I do have a couple of comments:

- To figure out the PORT programmatically and check the pin state, you can do 
this:

volatile uint8_t 
*pin_InputPort=portInputRegister(digitalPinToPort(arduino_pin));
uint8_t pin_mask = digitalPinToBitMask(arduino_pin);

Then to check  the state:

if (*pin_InputPort & pin_mask) {
  do stuff;
}

Also, if you are using only 2 pins then External Interrupts (using 
attachInterrupt()) are faster.  You use attachInterrup() in much the same way 
as PCintPort::attachInterrupt(), This may or may not be an issue for you; check 
out my speed tests for more information.

Got it, thanks for those comments.  Thinking out loud, I'm wondering if your 
library could return the state of the pin that fired the interrupt?   You are 
doing this state check already and redoing it at the sketch level seems a bit 
redundant.

Agreed on using the external interrupts if one was only reading two channels.  
This was just an initial test.  I will be reading 5 channels from my receiver 
so I can send both pilot commands and gain updates over the RC link.  Your 
library makes this possible!  

Returning the state of the pin would be difficult.  I think I would have to do 
this:

if (     p->mode == CHANGE) 
  PCintPort::mode=CHANGE;
  PCintPort::arduinoPin=p->arduinoPin;
  p->PCintFunc();
else if ((p->mode == RISING)  &&  (curr & p->mask))
  PCintPort::mode=RISING;
  PCintPort::arduinoPin=p->arduinoPin;
  p->PCintFunc();
else if ((p->mode == FALLING) && !(curr & p->mask)) )
  PCintPort::mode=FALLING;
  PCintPort::arduinoPin=p->arduinoPin;
  p->PCintFunc();

I have to duplicate the settings within each if  or else if section because I 
don't want to slow things down by checking state more than once.

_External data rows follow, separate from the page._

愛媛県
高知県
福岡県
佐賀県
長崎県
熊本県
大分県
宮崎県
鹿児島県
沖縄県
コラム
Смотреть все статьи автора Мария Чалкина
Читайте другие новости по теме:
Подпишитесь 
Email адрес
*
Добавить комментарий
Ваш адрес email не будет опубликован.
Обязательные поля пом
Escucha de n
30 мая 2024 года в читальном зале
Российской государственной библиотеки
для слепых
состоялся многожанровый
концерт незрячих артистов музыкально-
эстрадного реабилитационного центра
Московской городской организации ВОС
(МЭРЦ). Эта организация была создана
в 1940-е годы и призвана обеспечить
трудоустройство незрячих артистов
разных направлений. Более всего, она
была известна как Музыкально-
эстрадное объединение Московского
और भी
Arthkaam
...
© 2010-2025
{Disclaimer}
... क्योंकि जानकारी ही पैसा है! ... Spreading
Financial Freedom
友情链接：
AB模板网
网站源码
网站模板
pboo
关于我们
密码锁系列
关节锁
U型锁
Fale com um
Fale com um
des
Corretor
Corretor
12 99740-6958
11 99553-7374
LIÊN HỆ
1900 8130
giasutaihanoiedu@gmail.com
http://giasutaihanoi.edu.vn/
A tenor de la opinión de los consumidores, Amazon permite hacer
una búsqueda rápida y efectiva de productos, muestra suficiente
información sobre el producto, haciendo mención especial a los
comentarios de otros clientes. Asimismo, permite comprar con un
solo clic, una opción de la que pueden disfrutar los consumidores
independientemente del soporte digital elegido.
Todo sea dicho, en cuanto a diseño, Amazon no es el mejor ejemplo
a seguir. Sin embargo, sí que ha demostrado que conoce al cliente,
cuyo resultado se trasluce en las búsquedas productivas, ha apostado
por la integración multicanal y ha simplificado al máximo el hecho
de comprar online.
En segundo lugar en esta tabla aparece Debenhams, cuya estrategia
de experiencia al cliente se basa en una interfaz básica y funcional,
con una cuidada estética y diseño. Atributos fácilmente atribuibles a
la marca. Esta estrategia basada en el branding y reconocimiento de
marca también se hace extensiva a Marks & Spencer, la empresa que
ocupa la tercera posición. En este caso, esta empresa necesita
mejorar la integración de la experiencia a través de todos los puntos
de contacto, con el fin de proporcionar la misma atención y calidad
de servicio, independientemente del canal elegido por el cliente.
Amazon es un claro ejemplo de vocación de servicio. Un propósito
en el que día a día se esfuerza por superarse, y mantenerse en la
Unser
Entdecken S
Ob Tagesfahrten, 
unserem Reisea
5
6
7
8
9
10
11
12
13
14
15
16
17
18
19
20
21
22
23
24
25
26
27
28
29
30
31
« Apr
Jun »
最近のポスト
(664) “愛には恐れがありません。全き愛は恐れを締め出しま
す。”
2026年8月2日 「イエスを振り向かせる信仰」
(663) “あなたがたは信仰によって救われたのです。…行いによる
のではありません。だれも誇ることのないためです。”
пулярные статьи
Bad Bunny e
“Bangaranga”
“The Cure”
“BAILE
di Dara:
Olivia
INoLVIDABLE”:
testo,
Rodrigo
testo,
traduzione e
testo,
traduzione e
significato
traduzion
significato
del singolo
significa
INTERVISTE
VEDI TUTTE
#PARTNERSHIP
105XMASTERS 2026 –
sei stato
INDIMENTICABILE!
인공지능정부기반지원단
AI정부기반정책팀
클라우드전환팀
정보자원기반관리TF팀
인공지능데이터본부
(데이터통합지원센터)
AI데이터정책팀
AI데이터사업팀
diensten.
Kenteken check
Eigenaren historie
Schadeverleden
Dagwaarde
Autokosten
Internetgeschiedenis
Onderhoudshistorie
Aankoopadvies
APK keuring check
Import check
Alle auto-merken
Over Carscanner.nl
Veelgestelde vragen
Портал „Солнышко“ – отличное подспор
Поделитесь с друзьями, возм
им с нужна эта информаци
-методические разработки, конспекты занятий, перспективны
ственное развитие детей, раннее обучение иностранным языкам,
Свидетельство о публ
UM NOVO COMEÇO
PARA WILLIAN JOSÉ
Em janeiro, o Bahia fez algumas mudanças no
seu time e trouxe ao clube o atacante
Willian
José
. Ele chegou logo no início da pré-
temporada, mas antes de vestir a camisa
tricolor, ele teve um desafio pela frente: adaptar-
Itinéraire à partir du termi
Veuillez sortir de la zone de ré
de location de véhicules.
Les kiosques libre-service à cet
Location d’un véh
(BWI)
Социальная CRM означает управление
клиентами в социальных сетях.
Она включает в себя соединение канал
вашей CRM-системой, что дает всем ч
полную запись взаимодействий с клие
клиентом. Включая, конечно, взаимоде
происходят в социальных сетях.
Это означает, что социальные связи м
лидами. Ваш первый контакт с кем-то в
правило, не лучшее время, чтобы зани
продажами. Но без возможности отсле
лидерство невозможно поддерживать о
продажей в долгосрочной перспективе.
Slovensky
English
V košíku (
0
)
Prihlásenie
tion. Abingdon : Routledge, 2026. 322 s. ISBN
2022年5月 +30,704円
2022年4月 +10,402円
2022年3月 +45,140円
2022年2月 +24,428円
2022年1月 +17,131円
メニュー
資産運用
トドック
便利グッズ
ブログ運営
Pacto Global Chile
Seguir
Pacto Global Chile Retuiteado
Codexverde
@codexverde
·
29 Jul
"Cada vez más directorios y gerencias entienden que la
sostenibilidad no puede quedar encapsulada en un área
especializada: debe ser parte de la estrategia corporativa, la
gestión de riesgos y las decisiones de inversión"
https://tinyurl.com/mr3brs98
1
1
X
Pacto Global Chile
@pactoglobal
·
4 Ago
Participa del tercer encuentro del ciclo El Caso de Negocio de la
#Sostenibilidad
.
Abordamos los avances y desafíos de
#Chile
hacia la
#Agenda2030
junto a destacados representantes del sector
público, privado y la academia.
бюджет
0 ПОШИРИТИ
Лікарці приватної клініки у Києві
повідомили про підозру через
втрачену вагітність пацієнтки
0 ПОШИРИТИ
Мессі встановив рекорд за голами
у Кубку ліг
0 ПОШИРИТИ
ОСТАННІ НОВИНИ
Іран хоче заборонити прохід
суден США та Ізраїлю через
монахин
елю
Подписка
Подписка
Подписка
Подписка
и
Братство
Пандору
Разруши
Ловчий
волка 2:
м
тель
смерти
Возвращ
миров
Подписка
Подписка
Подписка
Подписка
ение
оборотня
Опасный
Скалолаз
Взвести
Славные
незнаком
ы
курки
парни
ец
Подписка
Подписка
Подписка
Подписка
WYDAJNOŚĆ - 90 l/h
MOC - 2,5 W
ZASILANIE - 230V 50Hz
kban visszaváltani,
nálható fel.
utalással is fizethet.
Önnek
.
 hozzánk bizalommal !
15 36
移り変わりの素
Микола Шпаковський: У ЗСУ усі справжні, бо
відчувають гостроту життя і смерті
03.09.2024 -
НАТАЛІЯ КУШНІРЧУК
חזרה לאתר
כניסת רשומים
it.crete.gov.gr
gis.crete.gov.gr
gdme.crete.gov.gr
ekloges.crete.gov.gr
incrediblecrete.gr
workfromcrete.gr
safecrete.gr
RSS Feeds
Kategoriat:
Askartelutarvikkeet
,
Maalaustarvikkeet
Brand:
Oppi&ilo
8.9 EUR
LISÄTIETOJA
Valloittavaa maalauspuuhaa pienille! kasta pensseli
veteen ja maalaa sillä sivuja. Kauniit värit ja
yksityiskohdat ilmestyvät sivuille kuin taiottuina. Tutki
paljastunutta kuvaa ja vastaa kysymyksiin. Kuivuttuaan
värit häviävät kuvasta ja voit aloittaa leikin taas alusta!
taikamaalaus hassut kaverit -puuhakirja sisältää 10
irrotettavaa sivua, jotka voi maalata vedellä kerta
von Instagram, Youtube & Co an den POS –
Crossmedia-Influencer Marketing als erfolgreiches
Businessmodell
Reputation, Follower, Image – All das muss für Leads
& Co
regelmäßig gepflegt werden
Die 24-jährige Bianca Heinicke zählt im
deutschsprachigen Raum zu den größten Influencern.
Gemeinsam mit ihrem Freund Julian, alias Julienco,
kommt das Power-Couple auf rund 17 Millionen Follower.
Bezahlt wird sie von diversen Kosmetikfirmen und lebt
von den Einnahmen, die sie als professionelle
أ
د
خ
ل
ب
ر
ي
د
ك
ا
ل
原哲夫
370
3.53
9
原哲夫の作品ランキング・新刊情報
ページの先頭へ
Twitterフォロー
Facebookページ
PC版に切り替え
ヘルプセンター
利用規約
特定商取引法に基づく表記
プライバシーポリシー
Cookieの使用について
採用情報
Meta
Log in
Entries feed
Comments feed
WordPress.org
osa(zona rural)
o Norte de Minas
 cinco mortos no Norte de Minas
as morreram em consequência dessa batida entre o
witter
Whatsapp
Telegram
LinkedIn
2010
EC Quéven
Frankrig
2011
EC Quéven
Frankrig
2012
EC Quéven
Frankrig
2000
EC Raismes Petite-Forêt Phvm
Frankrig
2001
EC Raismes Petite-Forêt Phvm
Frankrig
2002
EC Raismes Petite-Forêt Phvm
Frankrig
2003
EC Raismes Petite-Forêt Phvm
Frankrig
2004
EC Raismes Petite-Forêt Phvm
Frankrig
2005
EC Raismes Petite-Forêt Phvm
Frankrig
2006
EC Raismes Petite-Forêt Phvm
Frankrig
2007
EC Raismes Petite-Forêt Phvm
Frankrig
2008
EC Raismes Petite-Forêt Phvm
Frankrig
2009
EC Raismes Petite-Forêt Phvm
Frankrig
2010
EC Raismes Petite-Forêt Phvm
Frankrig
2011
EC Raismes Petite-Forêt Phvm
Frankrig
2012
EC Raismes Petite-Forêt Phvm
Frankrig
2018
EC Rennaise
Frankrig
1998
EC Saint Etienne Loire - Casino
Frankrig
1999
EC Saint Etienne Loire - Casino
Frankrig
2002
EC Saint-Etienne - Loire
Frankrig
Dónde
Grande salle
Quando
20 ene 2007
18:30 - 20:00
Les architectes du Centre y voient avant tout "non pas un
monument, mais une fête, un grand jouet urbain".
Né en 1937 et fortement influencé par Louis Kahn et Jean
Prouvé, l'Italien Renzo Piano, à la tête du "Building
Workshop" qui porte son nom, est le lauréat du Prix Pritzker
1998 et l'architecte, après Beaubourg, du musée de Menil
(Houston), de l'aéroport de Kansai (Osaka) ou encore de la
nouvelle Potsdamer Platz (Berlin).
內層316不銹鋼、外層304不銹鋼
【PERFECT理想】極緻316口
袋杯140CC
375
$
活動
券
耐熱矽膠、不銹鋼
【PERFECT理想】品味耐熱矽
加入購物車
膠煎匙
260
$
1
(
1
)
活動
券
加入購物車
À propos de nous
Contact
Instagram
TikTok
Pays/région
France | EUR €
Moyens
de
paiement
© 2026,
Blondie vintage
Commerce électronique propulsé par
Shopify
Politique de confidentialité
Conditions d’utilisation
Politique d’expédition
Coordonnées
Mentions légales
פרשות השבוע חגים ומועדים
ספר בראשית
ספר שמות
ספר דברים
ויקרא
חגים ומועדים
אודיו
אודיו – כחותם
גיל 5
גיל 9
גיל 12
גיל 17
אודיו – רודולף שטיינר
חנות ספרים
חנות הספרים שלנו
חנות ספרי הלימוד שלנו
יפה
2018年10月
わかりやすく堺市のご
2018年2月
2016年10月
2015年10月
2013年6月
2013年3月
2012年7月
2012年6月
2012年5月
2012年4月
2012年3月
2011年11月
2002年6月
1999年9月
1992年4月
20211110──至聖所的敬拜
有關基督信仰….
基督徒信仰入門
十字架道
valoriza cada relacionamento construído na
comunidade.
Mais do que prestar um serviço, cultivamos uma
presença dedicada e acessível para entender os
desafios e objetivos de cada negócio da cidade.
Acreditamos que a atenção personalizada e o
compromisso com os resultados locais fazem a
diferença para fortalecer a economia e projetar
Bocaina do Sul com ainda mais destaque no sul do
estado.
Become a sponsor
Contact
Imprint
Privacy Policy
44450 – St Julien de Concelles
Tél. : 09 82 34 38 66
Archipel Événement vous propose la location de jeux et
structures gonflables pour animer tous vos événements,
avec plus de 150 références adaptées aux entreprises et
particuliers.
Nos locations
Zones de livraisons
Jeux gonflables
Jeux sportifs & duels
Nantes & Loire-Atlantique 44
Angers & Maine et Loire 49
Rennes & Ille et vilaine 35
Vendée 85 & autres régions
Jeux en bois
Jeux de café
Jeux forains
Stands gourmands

I may try this out to see what the effect is on code size and speed.  ...No 
promises, though, as I'm quite busy these days.

Ooops.  I'm silly.  I don't have to do all that complicated stuff; it's really 
quite simple.  I'll look into it.

Cool!   I was hoping so.   I'm doing this pin state check in the sketch,
but it dirties up the sketch with hardware dependent port bit reads.

Version 1.5 is ready.  I'm posting it now.

Thanks very much!   I should be able to try it tomorrow.

I just completed my tests but the pinState variable is not changing for 3 of 
the 4 receiver channels I am monitoring.  I have a working sketch that reads 
the pin states directly via a port register read within the userFuncs.  This 
method still works with PinChangeInt v1.5.  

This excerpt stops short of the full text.